On Their Own 2 Feet

On Their Own 2 Feet

En regardant évoluer Paul à l’aube de la cinquantaine, je peux assez facilement imaginer un grand brun athlétique, pas particulièrement beau, mais qui s’en fiche, parce que, quand on massacre tout le monde en maths, physique et au foot, qu’on est blanc et qu’on a 20 ans, on n’a pas besoin d’être beau. D’ailleurs sa copine est belle pour deux. Paul est le capitaine de l’équipe de foot, l’alpha mâle type. Paul veut aussi être une fille.

La conseillère britannique de défense stratégique auprès de la République de Macédoine, Abi Austen, est une grande femme aux cheveux teints dans un auburn flamboyant. Elle avait pour habitude de taper du poing sur la table et d’élever la voix lorsqu’elle voulait se faire entendre. C’était avant, quand elle était parachutiste dans l’armée britannique.

Tandis que Paul terminait ses études et se mariait, Abi sautait en parachute. Tandis que Paul élevait ses enfants aux côtés de sa femme, Abi était licenciée de l’armée le mardi et exclue de sa famille le mercredi. A ce moment elle était un homme et s’apprêtait à être la première transgenre à attaquer en justice l’armée britannique pour licenciement abusif, et gagner.

Paul a d’abord été Victoria par moments. Le soir entre amies. Puis dans la rue, au milieu de la foule qu’elle espère alors être anonyme. Finalement Victoria a décidé  d’être Victoria pour tout le monde, tous les jours. Elle a attendu que ce soit un moment neutre pour les enfants –pas la dernière semaine de la dernière session d’examens de sa fille. Ca s’est bien passé. « J’ai de super enfants » ajoute-t-elle avec un sourire. Parfois, il lui arrive de se faire agresser verbalement dans la rue ou le métro.  Toujours, elle fait en sorte de hurler le plus fort possible, et le plus proche possible du visage de son agresseur, les propos les plus injurieux qu’elle peut imaginer. Elle ajoute, “dans ces moments-là, je pense que je suis prête à mourir s’il le faut”.

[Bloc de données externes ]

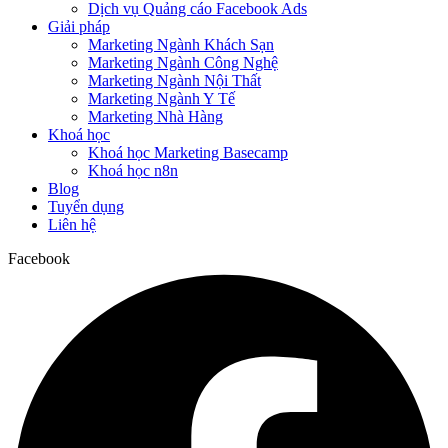
Dịch vụ Quảng cáo Facebook Ads
Giải pháp
Marketing Ngành Khách Sạn
Marketing Ngành Công Nghệ
Marketing Ngành Nội Thất
Marketing Ngành Y Tế
Marketing Nhà Hàng
Khoá học
Khoá học Marketing Basecamp
Khoá học n8n
Blog
Tuyển dụng
Liên hệ
Facebook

Dans le film “Girl” (encore en salles il y a quelques semaines) Lukas Dhont raconte l’histoire de Lara, jeune fille de presque 18 ans née dans un corps de garçon, qui veut devenir ballerine. Vous l’aurez deviné, c’est un film aux composantes dramatiques et anxiogènes assez fortes. Etonnamment, elles apparaissent essentiellement au travers de la difficulté physique et émotionnelle engendrée par l’apprentissage de la danse classique. Le parcours transgenre de Lara tient davantage à la toile de fond. Le film n’est tant l’histoire de Lara, jeune fille transgenre, que celle d’une jeune fille transgenre, Lara, qui veut être ballerine.

Les histoires vraies d’Abi et Victoria, inventées de Lara, ne cachent pas le taux de suicide affolant chez les jeunes femmes, jeunes hommes transgenres. Pas plus un parcours qui reste encore long et bien trop compliqué.  Mais elles racontent aussi des femmes qui vont bien, des femmes qui, comme le dirait Victoria, “have decided how they want to walk through this World”.